Keping 16 Semangkok Keraguan

42 9 0
                                    

Bernad tergopoh-gopoh dengah dua kancing baju yang tak terkait, simpul dasi yang mencuat kekiri kanan, rambutnya yang memanjang basah belum disisir. Ia tau ia terlambat, tapi tujuan utamanya kantor Lena. Ia berlari sampai-sampai hampir tersungkur di anak tangga ke tiga. Pikirannya yang berlarian kesana kemari membuat ia begitu bodoh karena lebih memilih ratusan anak tangga daripada lift yang sedari tadi kosong.

"Oi.. ada apa nih?" Magda kaget bukan main saat tiba-tiba Bernad menggebrak mejanya.

"Lena mana?" Suara Bernad terkalahkan dengan nafasnya yang memburu.

"Kamu abis lari?! Santai aja kali Nad."

"Eh kantormu ada di lantai lima, capek tau naik tangganya." Bernad mendengus.

"Lah kan ada lift? Kamu bego apa gimana?" Muka Bernad merah padam. Usahanya untuk menghemat waktu dengan berlari mendadak terasa begitu sia-sia dan konyol. Dalam hati ia merutuk, untuk apa tangga jika sudah ada lift? Benar-benar menyusahkan.

"Udah udah.. Lena dimana?"

"Lah masa pacarnya gatau sih? Nah justru aku mau tanya, tega banget kamu biarin Lena pulang tengah malem ujan-ujanan? sekarang dia ga masuk dan aku harus beresin tugasnya, artinya kamu secara ga langsung bikin aku menderita." Magda langsung menjelma menjadi naga yang menyemburkan apinya kuat-kuat. Ocehan demi ocehan berkumpul menjadi satu menghantam Bernad. Lena yang mengirim pesan tengah malam dan tak bisa dihubungi keesokan harinya mendadak menjadi begitu jelas bagi Bernad. Bernad kembali berlari dan membiarkan dirinya terlihat bodoh dengan menuruni ratusan anak tangga.

Bernad tak lagi menghiraukan pekerjaannya. Sebaliknya ia siap jika Lena juga tak menghiraukannya. Baginya ini adalah resiko karena telah lalai menjaga Lena. Tak ada pilihan lagi di depan matanya, benar-benar hanya satu. Menemui Lena.

"Len?" Bernad masih terus mengetuk pintu rumah Lena. Sudah sepuluh menit, tidak ada tanda-tanda pintu akan terbuka dan menyambut kedatangannya yang tiba-tiba. Ragu bernad membuka pintu itu, tidak terkunci!

"Len?" Tak ditemukannya di ruang tengah Bernad langsung menyentakkan kakinya menuju kamar Lena. Tak seperti tadi langkahnya terasa amat berat. Nafasnya seperti tercekat ketika melihat gadisnya meringkuk di balik selimut yang berlapis-lapis. Spontan Bernad melepas jaketnya dan membiarkan jaket itu melebur bersama lapisan-lapisan selimut.

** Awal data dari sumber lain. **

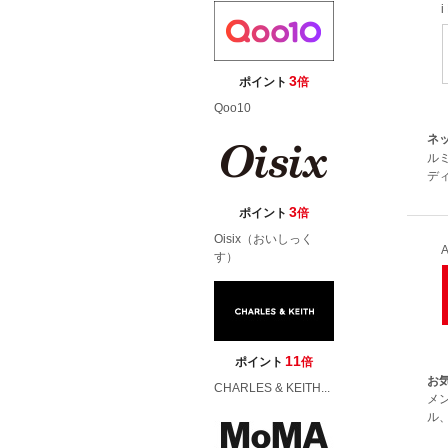
3
ポイント
倍
Qoo10
ネ
ル
デ
3
ポイント
倍
Oisix（おいしっく
す）
11
ポイント
倍
お
CHARLES & KEITH...
メ
ル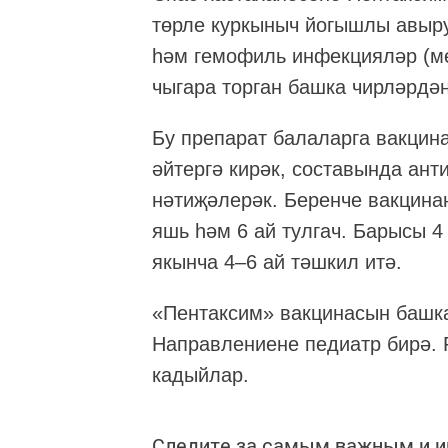
төрле куркыныч йогышлы авыру
һәм гемофиль инфекцияләр (ме
чыгара торган башка чирләрдә
Бу препарат балаларга вакцин
әйтергә кирәк, составында ант
нәтиҗәлерәк. Беренче вакцина
яшь һәм 6 ай тулгач. Барысы 4
якынча 4–6 ай тәшкил итә.
«Пентаксим» вакцинасын башка
Направлениене педиатр бирә.
кадыйлар.
Следите за самым важным и 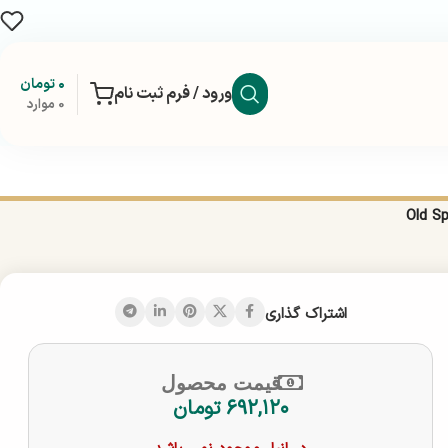
۰
تومان
ورود / فرم ثبت نام
0
موارد
اشتراک گذاری
قیمت محصول
۶۹۲,۱۲۰
تومان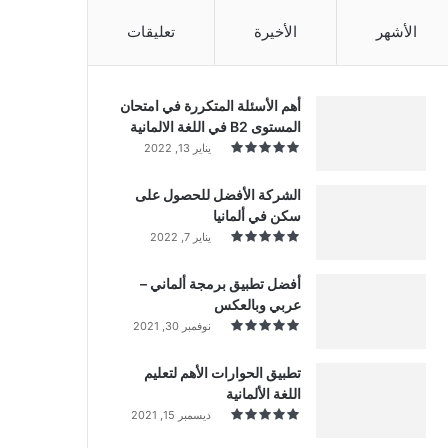
الأشهر
الأخيرة
تعليقات
أهم الأسئلة المتكررة في امتحان
المستوى B2 في اللغة الالمانية
يناير 13, 2022
الشركة الأفضل للحصول على
سكن في ألمانيا
يناير 7, 2022
أفضل تطبيق برمجة ألماني –
عربي وبالعكس
نوفمبر 30, 2021
تطبيق الحوارات الأهم لتعليم
اللغة الألمانية
ديسمبر 15, 2021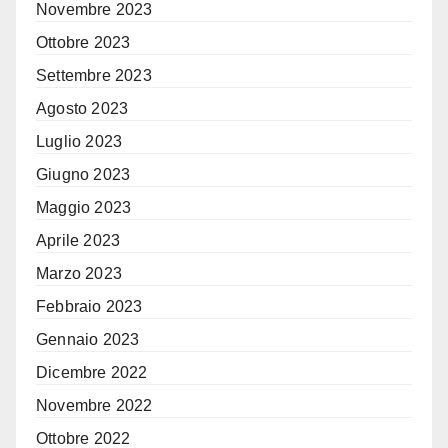
Novembre 2023
Ottobre 2023
Settembre 2023
Agosto 2023
Luglio 2023
Giugno 2023
Maggio 2023
Aprile 2023
Marzo 2023
Febbraio 2023
Gennaio 2023
Dicembre 2022
Novembre 2022
Ottobre 2022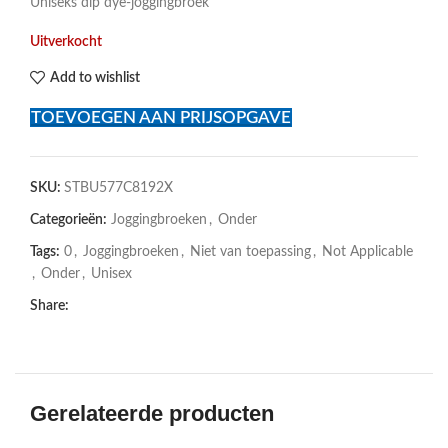
Uniseks dip dye-joggingbroek
Uitverkocht
Add to wishlist
TOEVOEGEN AAN PRIJSOPGAVE
SKU:
STBU577C8192X
Categorieën:
Joggingbroeken
,
Onder
Tags:
0
,
Joggingbroeken
,
Niet van toepassing
,
Not Applicable
,
Onder
,
Unisex
Share:
Gerelateerde producten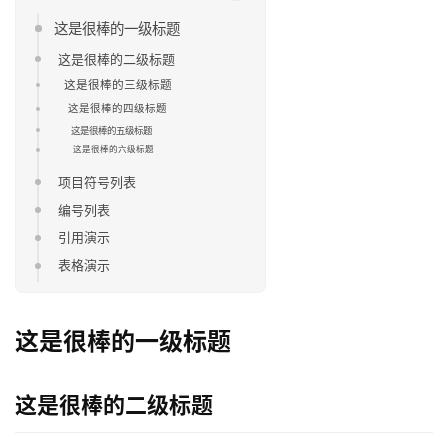
这是很棒的一级标题
这是很棒的二级标题
这是很棒的三级标题
这是很棒的四级标题
这是很棒的五级标题
这是很棒的六级标题
项目符号列表
编号列表
首
引用演示
页
表格演示
融
资
这是很棒的一级标题
报
道
这是很棒的二级标题
商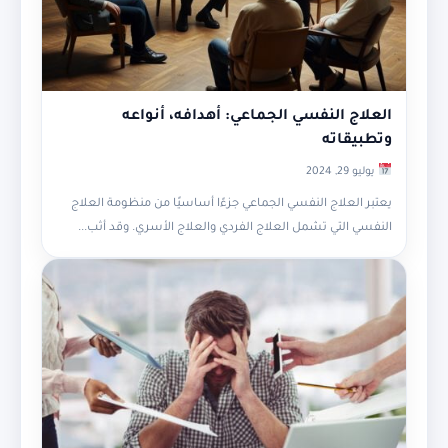
العلاج النفسي الجماعي: أهدافه، أنواعه
وتطبيقاته
يوليو 29, 2024
يعتبر العلاج النفسي الجماعي جزءًا أساسيًا من منظومة العلاج
النفسي التي تشمل العلاج الفردي والعلاج الأسري. وقد أثب...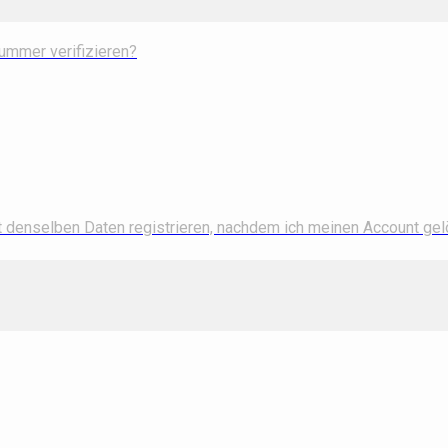
ummer verifizieren?
t denselben Daten registrieren, nachdem ich meinen Account ge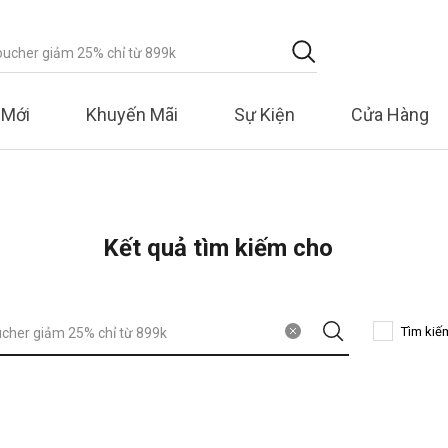
 Mới
Khuyến Mãi
Sự Kiện
Cửa Hàng
Kết quả tìm kiếm cho
Tìm kiế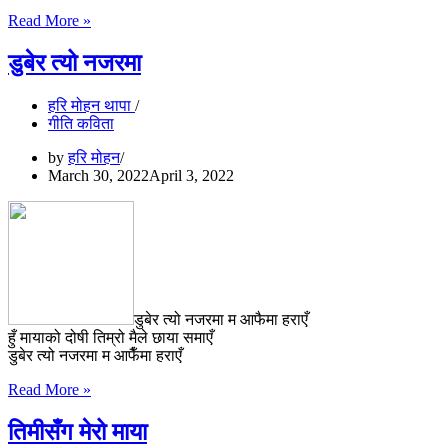
पुरस्कार
Read More »
वितरण
साथै
डुबेर त्यो नजरमा
पुस्तक
विमोचन
हरि मोहन थापा
कार्यक्रम
गीति कविता
सम्पन्न
by
हरि मोहन
March 30, 2022
April 3, 2022
डुबेर त्यो नजरमा म आफैमा हराएँ
हुँ मायाको दोषी तिम्रो मैले छाया समाएँ
डुबेर त्यो नजरमा म आफैँमा हराएँ
डुबेर
Read More »
त्यो
नजरमा
तिमीसँग मेरो माया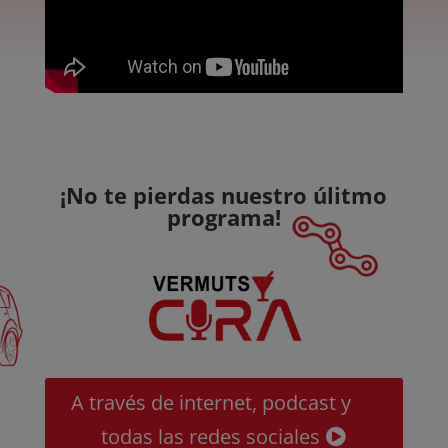
¡No te pierdas nuestro úlitmo
programa!
A través de internet, podcast y
todas las redes sociales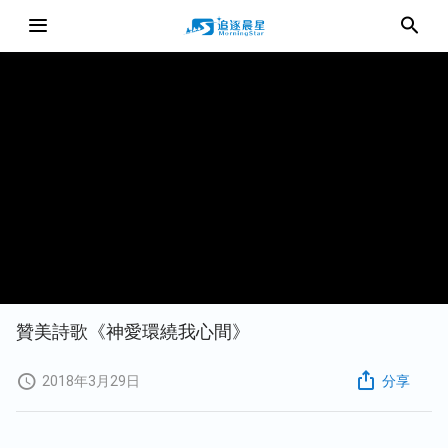
贊美詩歌《神愛環繞我心間》
2018年3月29日
分享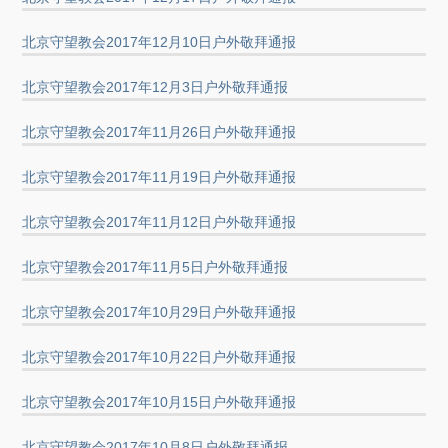
北京守望教会2017年12月10日户外敬拜通报
北京守望教会2017年12月3日户外敬拜通报
北京守望教会2017年11月26日户外敬拜通报
北京守望教会2017年11月19日户外敬拜通报
北京守望教会2017年11月12日户外敬拜通报
北京守望教会2017年11月5日户外敬拜通报
北京守望教会2017年10月29日户外敬拜通报
北京守望教会2017年10月22日户外敬拜通报
北京守望教会2017年10月15日户外敬拜通报
北京守望教会2017年10月8日户外敬拜通报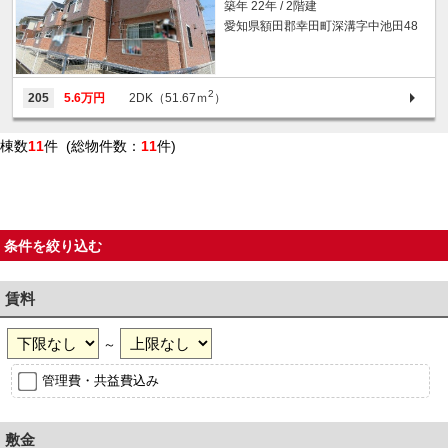
築年 22年 / 2階建
愛知県額田郡幸田町深溝字中池田48
2
205
5.6万円
2DK（51.67ｍ
）
棟数
11
件 (総物件数：
11
件)
条件を絞り込む
賃料
～
管理費・共益費込み
敷金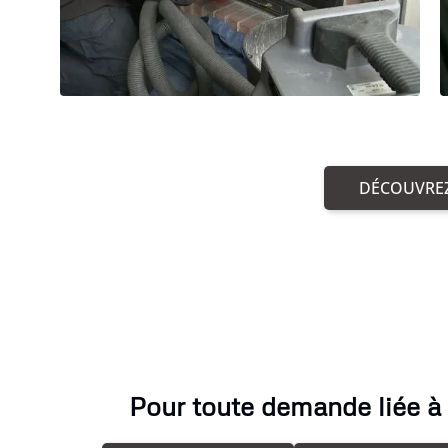
DÉCOUVREZ
Pour toute demande liée à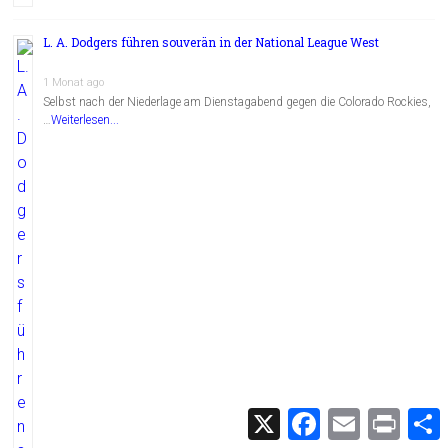
L. A. Dodgers führen souverän in der National League West
1 Monat ago
Selbst nach der Niederlage am Dienstagabend gegen die Colorado Rockies,
…
Weiterlesen...
X
F
E
P
a
m
r
c
a
i
i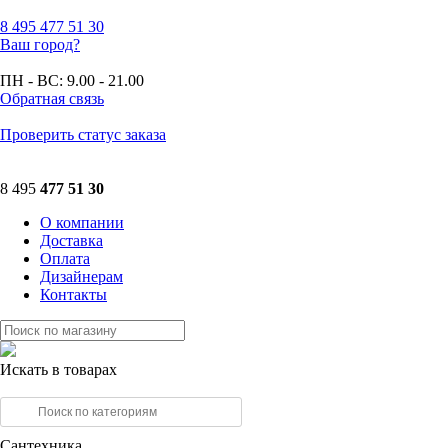
8 495
477 51 30
Ваш город?
ПН - ВС:
9.00 - 21.00
Обратная связь
Проверить статус заказа
8 495
477 51 30
О компании
Доставка
Оплата
Дизайнерам
Контакты
Искать в товарах
Сантехника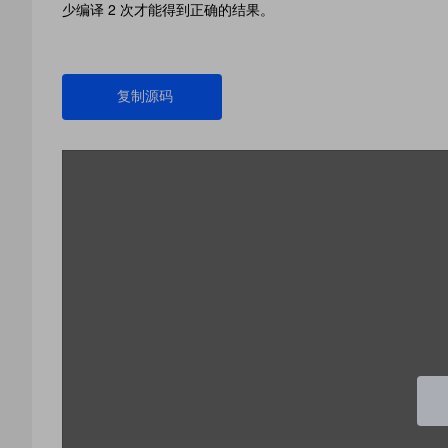
少编译 2 次才能得到正确的结果。
复制源码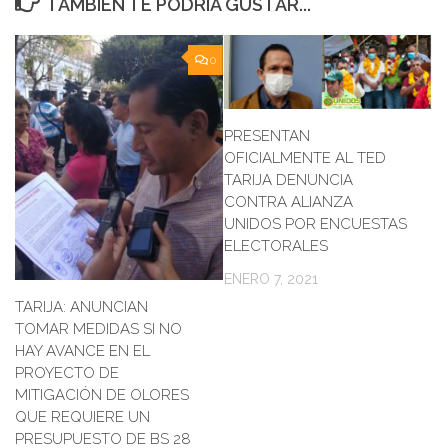
TAMBIÉN TE PODRÍA GUSTAR...
0
PRESENTAN
OFICIALMENTE AL TED
TARIJA DENUNCIA
CONTRA ALIANZA
UNIDOS POR ENCUESTAS
ELECTORALES
ENERO 7, 2021
TARIJA: ANUNCIAN
TOMAR MEDIDAS SI NO
HAY AVANCE EN EL
PROYECTO DE
MITIGACIÓN DE OLORES
QUE REQUIERE UN
PRESUPUESTO DE BS 28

Menyadari bebannya bertambah, mata Lena perlahan terbuka. Buram, tapi Lena langsung menangkap siluet tubuh itu.

"Nad.." Lena terseyum

"Aku bener-bener minta maaf Len kemaren aku ketiduran." Bernad terlihat lebih dari panik. Punggung tanganya beradu dengan dahi Lena yang mendidih.

"Gapapa, lho sekarang jam berapa? Kamu nggak kerja?"

"Hari ini aku temenin kamu ya. Kamu udah makan?" Bernad menggenggam tangan Lena, sama sekali tak menggubris pertanyaan Lena. Lena hanya menggeleng, terlalu lemas untuk berkata-kata.

"Tunggu ya Len," Bernad bangkit berdiri berjalan ke arah dapur, mencari-cari sesuatu yang bisa dimasak. Bukan karena Lena kekurangan bahan tapi lebih-lebih karena Bernad buta sama sekali tentang memasak. Sambil terus menerus mencari matanya tertambat pada sesuatu yang ganjil, mangkok kotor yang teronggok begitu saja di wastafel. Bernad mengamati, kelihatannya seperti bekas bubur. Keraguan hadir menghinggapi Bernad. Apakah Lena benar-benar pulang sendiri? Bernad menepuk-nepuk keningnya berusaha keras meyakinkan siapa si pembuat bubur itu. Pasti Lena, kalaupun bukan mungkin Lena sengaja membelinya, kalaupun masih salah sudah pasti koki itu Magda. Entah kenapa Bernad merasa terganggu dengan mangkok bekas bubur itu. Ia berusaha tidak melihat tapi sia-sia.